A rooster crowed. Elvis opened one eye, wrinkled up his nose, and smiled. Yeah, that was bacon frying, all right. Must be time to get up. Stretching, he reached out across the bed and tuned the radio on to the Armed Forces Network. Sometimes they gave some news about what was going on back home.

“El,” his dad’s voice, calling from downstairs, broke into his thoughts. “Six-fifteen. Time to get up.”

Slowly, reluctantly, he slid out of bed, put on his robe and padded over to the French window and out onto the balcony. Across the street was a park, with its shady walks, its flowers and its man-made embankments, down which Bad Nauheim’s famous health waters dripped constantly.
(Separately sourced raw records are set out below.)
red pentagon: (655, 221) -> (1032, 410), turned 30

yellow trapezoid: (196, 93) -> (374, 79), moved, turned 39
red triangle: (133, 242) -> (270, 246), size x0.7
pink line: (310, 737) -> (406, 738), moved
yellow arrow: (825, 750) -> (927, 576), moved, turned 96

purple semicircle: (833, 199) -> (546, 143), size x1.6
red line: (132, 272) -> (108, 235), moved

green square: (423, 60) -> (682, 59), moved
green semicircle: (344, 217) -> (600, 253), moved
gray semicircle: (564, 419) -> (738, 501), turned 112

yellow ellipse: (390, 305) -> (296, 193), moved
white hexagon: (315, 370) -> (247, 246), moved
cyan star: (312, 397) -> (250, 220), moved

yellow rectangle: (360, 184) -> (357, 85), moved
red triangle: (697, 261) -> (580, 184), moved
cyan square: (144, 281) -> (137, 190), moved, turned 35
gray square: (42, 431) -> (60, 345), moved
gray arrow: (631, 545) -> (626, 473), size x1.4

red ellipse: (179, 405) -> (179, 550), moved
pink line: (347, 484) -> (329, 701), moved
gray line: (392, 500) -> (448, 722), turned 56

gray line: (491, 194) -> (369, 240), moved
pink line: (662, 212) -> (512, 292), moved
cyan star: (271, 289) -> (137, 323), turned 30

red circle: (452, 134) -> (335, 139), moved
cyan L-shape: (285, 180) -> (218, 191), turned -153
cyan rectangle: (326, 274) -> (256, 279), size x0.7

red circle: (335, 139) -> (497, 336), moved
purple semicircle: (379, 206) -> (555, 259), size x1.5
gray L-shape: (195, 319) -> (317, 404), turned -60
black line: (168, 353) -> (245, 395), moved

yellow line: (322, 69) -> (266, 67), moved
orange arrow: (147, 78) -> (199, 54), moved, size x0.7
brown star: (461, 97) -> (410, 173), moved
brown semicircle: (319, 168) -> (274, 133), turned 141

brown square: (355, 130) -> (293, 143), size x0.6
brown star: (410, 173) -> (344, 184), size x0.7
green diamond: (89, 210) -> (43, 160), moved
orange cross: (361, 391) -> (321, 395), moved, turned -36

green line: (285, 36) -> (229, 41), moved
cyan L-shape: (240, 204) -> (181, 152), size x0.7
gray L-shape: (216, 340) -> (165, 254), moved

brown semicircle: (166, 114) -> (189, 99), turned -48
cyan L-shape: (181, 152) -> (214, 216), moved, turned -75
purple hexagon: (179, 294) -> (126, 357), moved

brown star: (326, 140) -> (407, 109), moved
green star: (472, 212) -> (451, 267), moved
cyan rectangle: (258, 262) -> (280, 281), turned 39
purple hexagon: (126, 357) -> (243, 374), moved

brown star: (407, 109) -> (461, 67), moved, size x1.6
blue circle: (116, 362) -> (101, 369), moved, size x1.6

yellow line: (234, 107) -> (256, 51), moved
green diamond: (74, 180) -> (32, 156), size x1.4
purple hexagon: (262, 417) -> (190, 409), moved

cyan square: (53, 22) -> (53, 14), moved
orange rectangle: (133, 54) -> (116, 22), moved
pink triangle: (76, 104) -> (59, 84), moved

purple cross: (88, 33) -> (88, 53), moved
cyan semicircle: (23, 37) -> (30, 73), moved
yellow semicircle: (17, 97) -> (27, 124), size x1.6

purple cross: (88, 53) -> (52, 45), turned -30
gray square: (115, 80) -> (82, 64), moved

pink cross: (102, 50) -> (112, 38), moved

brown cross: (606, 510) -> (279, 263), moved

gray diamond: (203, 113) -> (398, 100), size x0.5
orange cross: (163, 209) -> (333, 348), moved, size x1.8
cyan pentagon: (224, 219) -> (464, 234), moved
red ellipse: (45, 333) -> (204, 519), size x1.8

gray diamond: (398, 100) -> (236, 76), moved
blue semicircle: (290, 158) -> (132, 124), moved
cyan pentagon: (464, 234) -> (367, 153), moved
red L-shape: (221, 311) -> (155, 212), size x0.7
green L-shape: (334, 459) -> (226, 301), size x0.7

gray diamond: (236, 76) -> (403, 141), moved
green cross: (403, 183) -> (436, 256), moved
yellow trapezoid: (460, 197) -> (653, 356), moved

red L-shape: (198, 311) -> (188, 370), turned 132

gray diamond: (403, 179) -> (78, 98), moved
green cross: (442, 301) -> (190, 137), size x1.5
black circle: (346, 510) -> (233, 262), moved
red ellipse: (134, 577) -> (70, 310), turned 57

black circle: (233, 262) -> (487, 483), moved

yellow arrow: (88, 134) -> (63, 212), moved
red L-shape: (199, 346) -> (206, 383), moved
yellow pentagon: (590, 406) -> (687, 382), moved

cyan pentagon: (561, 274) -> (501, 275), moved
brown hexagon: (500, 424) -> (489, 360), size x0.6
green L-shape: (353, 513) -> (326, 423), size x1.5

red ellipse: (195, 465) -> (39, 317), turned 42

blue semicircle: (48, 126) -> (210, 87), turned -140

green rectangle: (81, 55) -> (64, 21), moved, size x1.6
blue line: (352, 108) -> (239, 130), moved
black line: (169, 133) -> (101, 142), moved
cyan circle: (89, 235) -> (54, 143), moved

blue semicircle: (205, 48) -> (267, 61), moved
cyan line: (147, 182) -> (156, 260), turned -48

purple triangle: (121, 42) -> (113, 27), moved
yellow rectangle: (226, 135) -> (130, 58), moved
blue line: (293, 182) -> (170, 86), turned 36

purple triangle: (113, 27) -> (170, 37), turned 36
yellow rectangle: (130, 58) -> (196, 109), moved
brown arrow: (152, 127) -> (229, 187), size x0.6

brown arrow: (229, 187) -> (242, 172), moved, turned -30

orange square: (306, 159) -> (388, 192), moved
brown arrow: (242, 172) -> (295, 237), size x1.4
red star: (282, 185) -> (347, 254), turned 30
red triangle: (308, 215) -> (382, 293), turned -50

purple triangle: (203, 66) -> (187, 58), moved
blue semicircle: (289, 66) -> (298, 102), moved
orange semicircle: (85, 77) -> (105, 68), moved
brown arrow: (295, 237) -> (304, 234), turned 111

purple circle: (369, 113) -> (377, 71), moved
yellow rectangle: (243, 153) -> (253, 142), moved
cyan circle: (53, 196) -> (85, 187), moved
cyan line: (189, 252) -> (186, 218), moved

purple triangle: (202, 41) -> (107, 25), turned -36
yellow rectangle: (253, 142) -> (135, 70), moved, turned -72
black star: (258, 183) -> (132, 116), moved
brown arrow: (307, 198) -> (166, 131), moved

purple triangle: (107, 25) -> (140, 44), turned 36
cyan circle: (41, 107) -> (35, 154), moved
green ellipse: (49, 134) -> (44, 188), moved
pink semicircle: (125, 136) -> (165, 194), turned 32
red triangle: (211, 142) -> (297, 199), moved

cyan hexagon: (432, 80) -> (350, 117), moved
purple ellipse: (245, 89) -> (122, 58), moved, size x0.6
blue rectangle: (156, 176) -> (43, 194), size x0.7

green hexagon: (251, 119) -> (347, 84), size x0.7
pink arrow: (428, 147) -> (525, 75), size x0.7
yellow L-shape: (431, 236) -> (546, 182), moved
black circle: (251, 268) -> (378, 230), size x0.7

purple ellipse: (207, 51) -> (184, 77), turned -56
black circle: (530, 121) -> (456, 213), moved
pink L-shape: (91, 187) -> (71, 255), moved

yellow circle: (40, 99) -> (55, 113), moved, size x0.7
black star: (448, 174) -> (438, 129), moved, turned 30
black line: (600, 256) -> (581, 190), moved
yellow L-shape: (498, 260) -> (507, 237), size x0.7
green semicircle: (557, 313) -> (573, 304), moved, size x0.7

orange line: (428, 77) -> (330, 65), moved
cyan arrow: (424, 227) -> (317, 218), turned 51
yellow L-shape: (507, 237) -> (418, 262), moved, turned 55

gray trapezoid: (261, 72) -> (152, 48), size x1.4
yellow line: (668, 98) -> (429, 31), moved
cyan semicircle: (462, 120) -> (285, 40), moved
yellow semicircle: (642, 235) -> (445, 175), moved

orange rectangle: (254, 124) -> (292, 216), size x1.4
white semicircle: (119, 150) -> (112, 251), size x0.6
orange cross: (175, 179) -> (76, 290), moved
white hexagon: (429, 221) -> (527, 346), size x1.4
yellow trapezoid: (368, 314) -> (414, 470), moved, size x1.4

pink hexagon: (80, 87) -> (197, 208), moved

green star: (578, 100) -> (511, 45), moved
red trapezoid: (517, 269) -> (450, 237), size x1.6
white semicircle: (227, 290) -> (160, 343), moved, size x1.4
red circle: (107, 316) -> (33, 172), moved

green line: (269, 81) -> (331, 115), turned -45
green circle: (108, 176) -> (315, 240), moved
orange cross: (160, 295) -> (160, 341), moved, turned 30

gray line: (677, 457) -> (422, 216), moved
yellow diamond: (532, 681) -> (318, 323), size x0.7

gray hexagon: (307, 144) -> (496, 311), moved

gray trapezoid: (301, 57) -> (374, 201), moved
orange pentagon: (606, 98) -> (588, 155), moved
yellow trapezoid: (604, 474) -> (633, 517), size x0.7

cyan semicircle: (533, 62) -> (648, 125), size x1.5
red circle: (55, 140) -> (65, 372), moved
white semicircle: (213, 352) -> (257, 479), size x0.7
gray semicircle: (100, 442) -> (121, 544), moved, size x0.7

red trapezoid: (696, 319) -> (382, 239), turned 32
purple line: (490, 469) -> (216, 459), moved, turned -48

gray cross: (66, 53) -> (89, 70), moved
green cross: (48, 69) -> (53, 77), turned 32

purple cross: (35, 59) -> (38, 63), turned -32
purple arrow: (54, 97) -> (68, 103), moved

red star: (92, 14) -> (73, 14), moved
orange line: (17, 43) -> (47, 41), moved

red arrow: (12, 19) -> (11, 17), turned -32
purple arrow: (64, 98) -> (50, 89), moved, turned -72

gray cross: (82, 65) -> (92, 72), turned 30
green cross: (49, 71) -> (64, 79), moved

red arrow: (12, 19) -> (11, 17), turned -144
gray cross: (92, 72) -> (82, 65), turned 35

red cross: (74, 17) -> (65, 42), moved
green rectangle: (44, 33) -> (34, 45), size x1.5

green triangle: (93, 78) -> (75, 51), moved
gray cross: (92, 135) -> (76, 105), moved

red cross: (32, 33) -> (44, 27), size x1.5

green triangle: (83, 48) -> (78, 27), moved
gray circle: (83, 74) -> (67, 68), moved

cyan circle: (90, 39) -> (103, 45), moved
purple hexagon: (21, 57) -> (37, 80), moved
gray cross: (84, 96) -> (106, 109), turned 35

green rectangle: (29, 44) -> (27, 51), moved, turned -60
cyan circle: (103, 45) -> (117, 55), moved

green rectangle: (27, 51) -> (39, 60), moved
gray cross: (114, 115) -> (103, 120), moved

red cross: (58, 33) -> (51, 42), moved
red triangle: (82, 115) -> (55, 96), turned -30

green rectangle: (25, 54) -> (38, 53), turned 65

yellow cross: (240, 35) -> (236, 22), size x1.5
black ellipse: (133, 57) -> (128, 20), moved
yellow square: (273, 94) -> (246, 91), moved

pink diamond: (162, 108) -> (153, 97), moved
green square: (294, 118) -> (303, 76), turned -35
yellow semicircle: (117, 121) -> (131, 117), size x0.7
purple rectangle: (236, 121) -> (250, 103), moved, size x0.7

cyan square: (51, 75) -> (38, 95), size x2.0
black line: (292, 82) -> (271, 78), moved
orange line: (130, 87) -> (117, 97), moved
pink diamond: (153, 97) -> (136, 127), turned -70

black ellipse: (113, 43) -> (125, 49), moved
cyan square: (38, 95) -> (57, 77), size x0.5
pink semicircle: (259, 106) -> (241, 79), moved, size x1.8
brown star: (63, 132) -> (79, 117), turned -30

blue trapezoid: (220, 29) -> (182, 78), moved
The house on his left was being renovated. They’d started the work while he was in the hospital having his tonsils taken care of, and he was surprised to see how much they’d

gotten done in just a few days. Today they’d be working there again, he knew, even though it was Saturday. The German people didn’t go in for long weekends. Why, even the kids went to school Saturday mornings. He’d often seen them trudging home with their books after he’d gotten back from camp at noon.

Camp! He’d better hurry. He double-timed it into the bathroom, showered, shaved and then pulled on his uniform. If he ate breakfast fast and drove quickly. . . . No, ever since his father’s accident on the Autobahn, he’d promised himself he was never going to speed. . . . The accident—he wouldn’t think about the accident now . . .








“Breakfast,” his dad called. He headed for the stairs, taking them two at a time, and then stopped short on the landing. There on the piano—the first thing he noticed—was a vase of white roses, the kind his mother had loved. Next month Mom would be dead a year . . .

“Elvis—your coffee’s getting cold.”

“Okay, Dad, okay. I’m coming.” He made himself look out the window as he passed it, made himself look at the sunlight and shake the mood from himself, for his father’s sake.

Already on the table, covered with a white napkin, was a plate of hot biscuits. He sat down, spreading his napkin on his knees, and poured some cream in his coffee. Then Grandma Presley, a calico apron over her cotton house dress, hurried in from the kitchen with his plate.






She sure knew what he liked—and the way he liked it. The bacon was so crisp it broke at the slightest touch; the eggs were turned over slightly, but brown and frizzled along the edges. In front of his plate was a dish of strawberry jam and, just in case he felt hungrier than usual, a slice of coffee cake.

“What time is it?” he asked, after a few minutes of concentrated eating.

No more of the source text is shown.